I think we probably still have a year or two, maybe longer, until it can say “this guy always misspells the word “they’re”, uses the Oxford comma, uses British English for colour but -ize for those word endings, has an average sentence length of x and enjoys using semicolons before “it follows”, it must be @name”. We’ll get there, though.

Agreed.

Is there any free AI I can try stylometry on?
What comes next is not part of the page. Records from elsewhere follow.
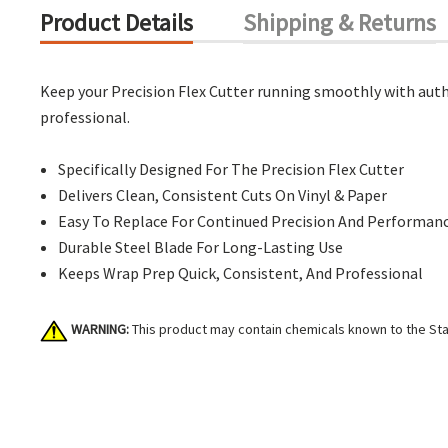
Product Details
Shipping & Returns
Keep your Precision Flex Cutter running smoothly with authe
professional.
Specifically Designed For The Precision Flex Cutter
Delivers Clean, Consistent Cuts On Vinyl & Paper
Easy To Replace For Continued Precision And Performan
Durable Steel Blade For Long-Lasting Use
Keeps Wrap Prep Quick, Consistent, And Professional
WARNING:
This product may contain chemicals known to the Stat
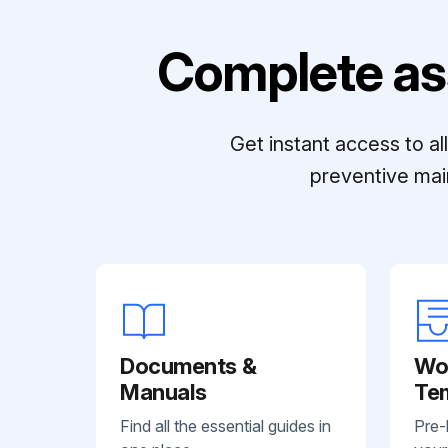
Complete as
Get instant access to a
preventive mai
Documents &
Wo
Manuals
Te
Find all the essential guides in
Pre-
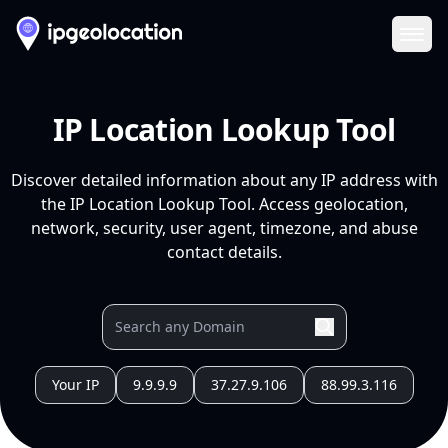
Ope
IP Location Lookup Tool
Discover detailed information about any IP address with
the IP Location Lookup Tool. Access geolocation,
network, security, user agent, timezone, and abuse
contact details.
Your IP
9.9.9.9
37.27.9.106
88.99.3.116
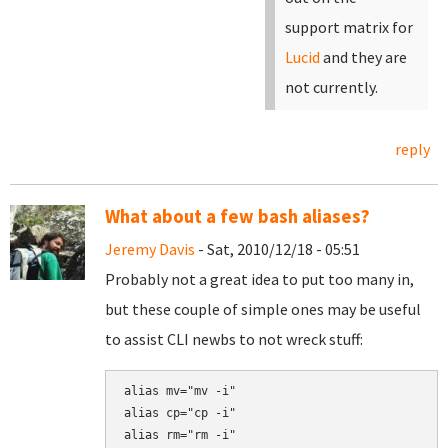
support matrix for
Lucid
and they are
not currently.
reply
What about a few bash aliases?
Jeremy Davis
- Sat, 2010/12/18 - 05:51
Probably not a great idea to put too many in,
but these couple of simple ones may be useful
to assist CLI newbs to not wreck stuff:
alias mv="mv -i"

alias cp="cp -i"

alias rm="rm -i"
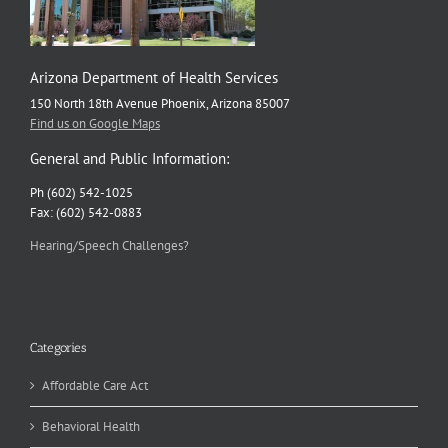
Arizona Department of Health Services
150 North 18th Avenue Phoenix, Arizona 85007
Find us on Google Maps
General and Public Information:
Ph (602) 542-1025
Fax: (602) 542-0883
Hearing/Speech Challenges?
Categories
Affordable Care Act
Behavioral Health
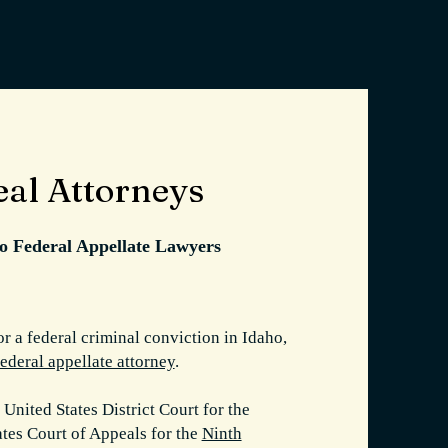
eal Attorneys
ho Federal Appellate Lawyers
or a federal criminal conviction in Idaho,
federal appellate attorney
.
 United States District Court for the
tates Court of Appeals for the
Ninth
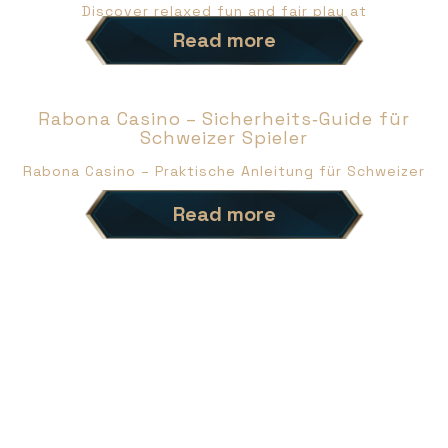
Discover relaxed fun and fair play at
Read more
Rabona Casino – Sicherheits‑Guide für
Schweizer Spieler
Rabona Casino – Praktische Anleitung für Schweizer
Read more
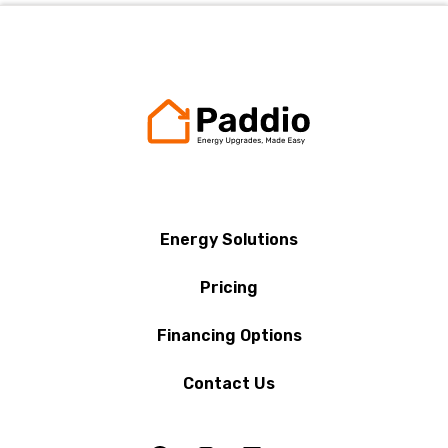
Energy Solutions
Pricing
Financing Options
Contact Us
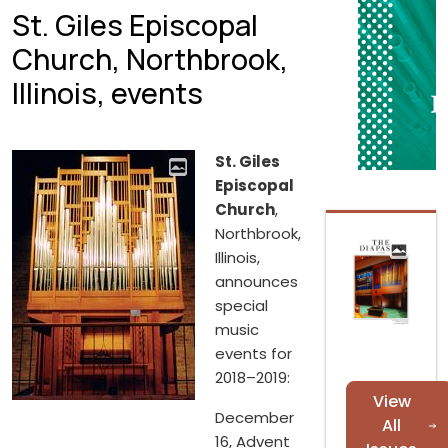
St. Giles Episcopal
Church, Northbrook,
Illinois, events
St. Giles
Episcopal
Church
,
Northbrook,
Illinois,
announces
special
music
events for
2018–2019:
View
December
All
16, Advent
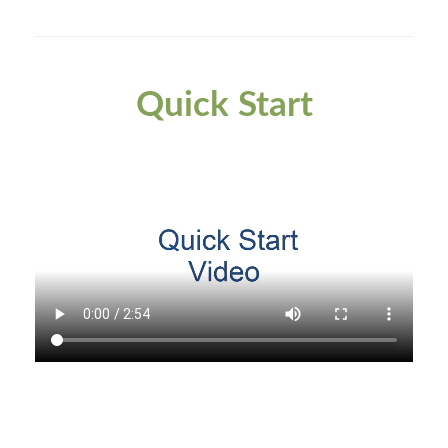
Quick Start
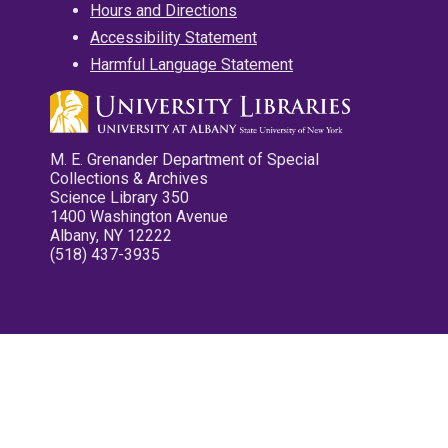
Hours and Directions
Accessibility Statement
Harmful Language Statement
M. E. Grenander Department of Special
Collections & Archives
Science Library 350
1400 Washington Avenue
Albany, NY 12222
(518) 437-3935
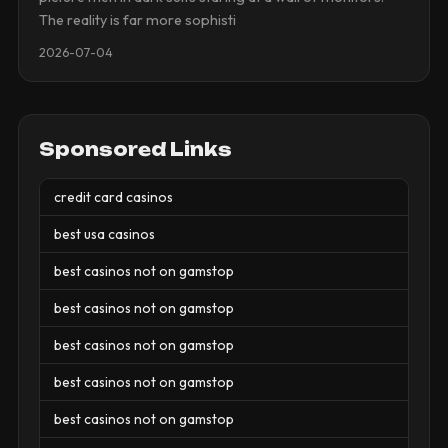
The reality is far more sophisti
2026-07-04
Sponsored Links
credit card casinos
best usa casinos
best casinos not on gamstop
best casinos not on gamstop
best casinos not on gamstop
best casinos not on gamstop
best casinos not on gamstop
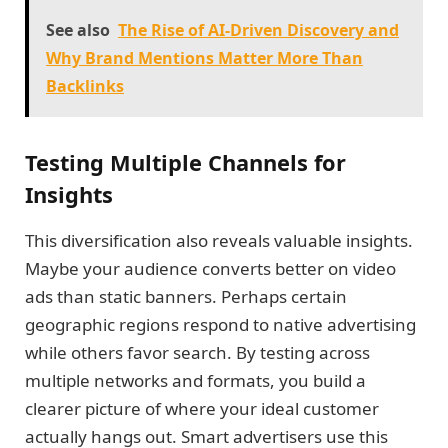
See also
The Rise of AI-Driven Discovery and
Why Brand Mentions Matter More Than
Backlinks
Testing Multiple Channels for
Insights
This diversification also reveals valuable insights.
Maybe your audience converts better on video
ads than static banners. Perhaps certain
geographic regions respond to native advertising
while others favor search. By testing across
multiple networks and formats, you build a
clearer picture of where your ideal customer
actually hangs out. Smart advertisers use this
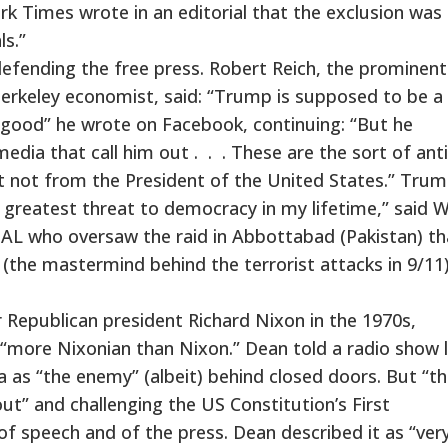
k Times wrote in an editorial that the exclusion was
ls.”
defending the free press. Robert Reich, the prominent
Berkeley economist, said: “Trump is supposed to be a
ic good” he wrote on Facebook, continuing: “But he
media that call him out . . . These are the sort of ant
t not from the President of the United States.” Trum
 greatest threat to democracy in my lifetime,” said W
AL who oversaw the raid in Abbottabad (Pakistan) th
(the mastermind behind the terrorist attacks in 9/11)
 Republican president Richard Nixon in the 1970s,
“more Nixonian than Nixon.” Dean told a radio show 
 as “the enemy” (albeit) behind closed doors. But “th
out” and challenging the US Constitution’s First
speech and of the press. Dean described it as “ver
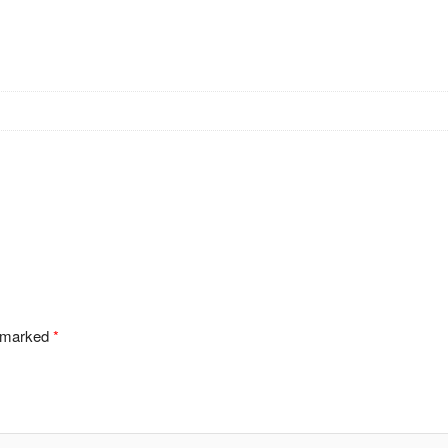
e marked
*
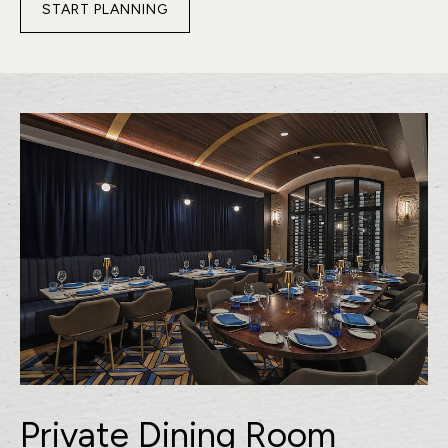
START PLANNING
FOR
PRE-
FUNCTION
SPACE
Private Dining Room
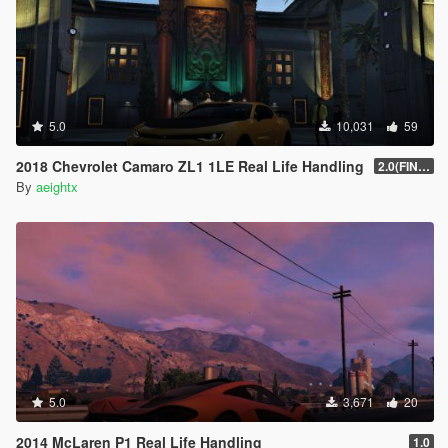
5.0
10,031
59
2018 Chevrolet Camaro ZL1 1LE Real Life Handling
2.0(FINAL)
By
aeightx
5.0
3,671
20
2014 McLaren P1 Real Life Handling
1.0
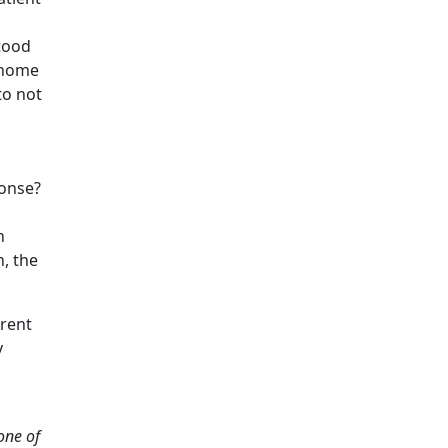
stood
t-home
to not
ponse?
h
n, the
erent
y
one of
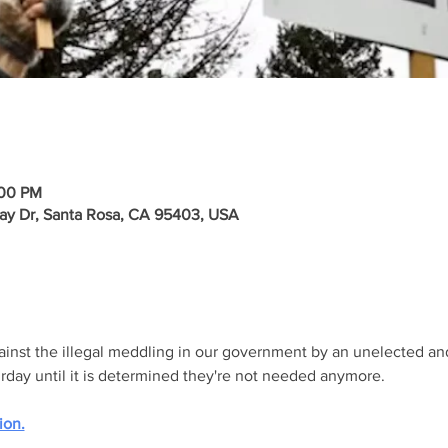
:00 PM
ay Dr, Santa Rosa, CA 95403, USA
gainst the illegal meddling in our government by an unelected an
urday until it is determined they're not needed anymore.
ion.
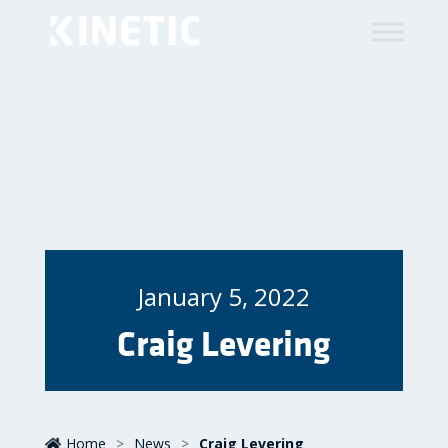
January 5, 2022
Craig Levering
Home
>
News
>
Craig Levering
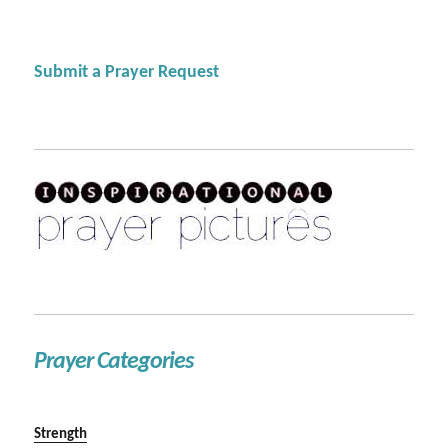
Submit a Prayer Request
Prayer Categories
Strength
I was not able to do it using fiction I posted on a registration-only site and also having some fiction on a non-registration site that could have been found by the AI.

Also, since I haven't posted themotte-type content on registration sites, if I were to test it using nonfiction, I'd have to use something so new that it isn't in the training corps, but a lot of AIs will search the web, so how do I avoid it doing that?

Free AI? Your best bet is to use Gemini 3.1 Pro, which is available for free on AI Studio or the Gemini app. I'd recommend the former.

OTOH, I wouldn't recommend you try that at all. You'll get poor results, I've singled out Opus 4.7 because it's qualitatively superior to everything that came before. You can technically use it for free on LM Arena, I suppose.

https://arena.ai/

Choose direct mode, then specifically select Opus 4.7

Disregard. They don't have Opus. It's probably too expensive for them to just give away for free.

If you use Gemini 3.1 Pro on AIS, the sidebar should let you choose to turn grounding with Google search off. That'll prevent the model from searching at all, which I don't think you can do in the official app.

Once again, I advise you don't bother. Claude or bust, and I say this after trying this a lot. Either pay up for the plan, or if you really want, I can try it on your behalf. I don't have Max anymore, but a few trials won't be something I'll turn down.